### Exercise prompt
Please return all lines of the data below containing the string "month".
Given records section start
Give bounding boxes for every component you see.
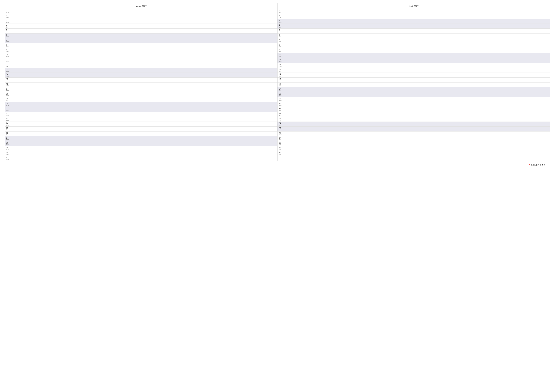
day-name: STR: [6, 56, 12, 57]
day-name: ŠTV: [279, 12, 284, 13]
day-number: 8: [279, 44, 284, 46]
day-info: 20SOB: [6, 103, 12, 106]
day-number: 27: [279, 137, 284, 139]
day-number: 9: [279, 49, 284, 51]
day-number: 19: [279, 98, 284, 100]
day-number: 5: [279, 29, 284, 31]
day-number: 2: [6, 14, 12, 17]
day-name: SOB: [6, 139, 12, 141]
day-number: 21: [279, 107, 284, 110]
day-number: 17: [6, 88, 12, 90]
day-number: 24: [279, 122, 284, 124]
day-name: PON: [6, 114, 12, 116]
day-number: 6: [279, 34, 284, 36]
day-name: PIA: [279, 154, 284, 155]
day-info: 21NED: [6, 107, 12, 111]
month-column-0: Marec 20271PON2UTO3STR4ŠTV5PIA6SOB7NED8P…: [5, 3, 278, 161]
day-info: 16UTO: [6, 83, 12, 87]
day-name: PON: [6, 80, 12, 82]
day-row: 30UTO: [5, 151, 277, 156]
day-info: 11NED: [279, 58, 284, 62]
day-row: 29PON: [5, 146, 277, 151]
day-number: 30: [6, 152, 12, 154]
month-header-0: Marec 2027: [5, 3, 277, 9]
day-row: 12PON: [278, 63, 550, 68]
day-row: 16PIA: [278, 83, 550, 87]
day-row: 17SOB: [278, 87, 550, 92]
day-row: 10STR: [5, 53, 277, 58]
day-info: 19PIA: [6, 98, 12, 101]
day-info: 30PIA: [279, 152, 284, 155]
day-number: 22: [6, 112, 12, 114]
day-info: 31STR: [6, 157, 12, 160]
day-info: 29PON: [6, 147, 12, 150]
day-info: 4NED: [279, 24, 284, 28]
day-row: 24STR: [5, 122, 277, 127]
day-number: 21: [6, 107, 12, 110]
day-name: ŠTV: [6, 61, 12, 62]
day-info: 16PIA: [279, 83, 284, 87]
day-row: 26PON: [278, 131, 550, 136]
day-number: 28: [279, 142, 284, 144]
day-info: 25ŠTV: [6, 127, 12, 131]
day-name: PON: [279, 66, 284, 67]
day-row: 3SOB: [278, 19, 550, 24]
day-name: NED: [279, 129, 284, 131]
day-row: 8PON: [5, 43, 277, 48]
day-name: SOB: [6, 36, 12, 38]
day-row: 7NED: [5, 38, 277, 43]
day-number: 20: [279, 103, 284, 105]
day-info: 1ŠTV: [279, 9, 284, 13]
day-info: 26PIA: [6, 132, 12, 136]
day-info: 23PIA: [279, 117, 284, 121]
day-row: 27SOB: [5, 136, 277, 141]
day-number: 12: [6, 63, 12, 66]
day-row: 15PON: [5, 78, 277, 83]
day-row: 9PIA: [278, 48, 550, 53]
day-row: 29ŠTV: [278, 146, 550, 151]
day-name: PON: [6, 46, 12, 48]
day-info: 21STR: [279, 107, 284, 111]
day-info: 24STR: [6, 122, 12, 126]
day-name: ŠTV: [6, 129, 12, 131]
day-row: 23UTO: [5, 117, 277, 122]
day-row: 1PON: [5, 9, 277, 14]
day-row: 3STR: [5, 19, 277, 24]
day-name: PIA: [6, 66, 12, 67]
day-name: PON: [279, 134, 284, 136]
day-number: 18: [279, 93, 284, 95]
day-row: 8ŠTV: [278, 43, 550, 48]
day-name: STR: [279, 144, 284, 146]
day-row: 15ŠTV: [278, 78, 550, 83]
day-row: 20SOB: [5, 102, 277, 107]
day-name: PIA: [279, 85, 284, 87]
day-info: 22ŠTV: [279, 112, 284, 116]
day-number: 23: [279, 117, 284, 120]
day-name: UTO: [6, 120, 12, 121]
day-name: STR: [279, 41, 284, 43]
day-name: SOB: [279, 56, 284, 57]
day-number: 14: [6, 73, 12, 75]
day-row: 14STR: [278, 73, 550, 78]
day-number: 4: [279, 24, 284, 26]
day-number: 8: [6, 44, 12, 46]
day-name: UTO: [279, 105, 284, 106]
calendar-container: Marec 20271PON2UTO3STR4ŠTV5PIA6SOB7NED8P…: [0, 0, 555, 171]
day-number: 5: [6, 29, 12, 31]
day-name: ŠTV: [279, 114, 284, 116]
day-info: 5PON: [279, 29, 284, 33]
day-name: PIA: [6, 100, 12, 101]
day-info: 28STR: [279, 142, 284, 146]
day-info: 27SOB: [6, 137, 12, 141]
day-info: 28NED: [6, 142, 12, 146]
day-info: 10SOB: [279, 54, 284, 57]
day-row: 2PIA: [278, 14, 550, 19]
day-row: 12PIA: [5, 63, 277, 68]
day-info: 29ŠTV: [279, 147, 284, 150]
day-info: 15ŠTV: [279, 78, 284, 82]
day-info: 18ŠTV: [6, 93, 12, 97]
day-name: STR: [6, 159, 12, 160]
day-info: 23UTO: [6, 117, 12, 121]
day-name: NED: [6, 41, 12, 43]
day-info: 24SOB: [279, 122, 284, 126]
Given records section end
### Reply
month-column-0: Marec 20271PON2UTO3STR4ŠTV5PIA6SOB7NED8P…: [5, 3, 278, 161]
month-header-0: Marec 2027: [5, 3, 277, 9]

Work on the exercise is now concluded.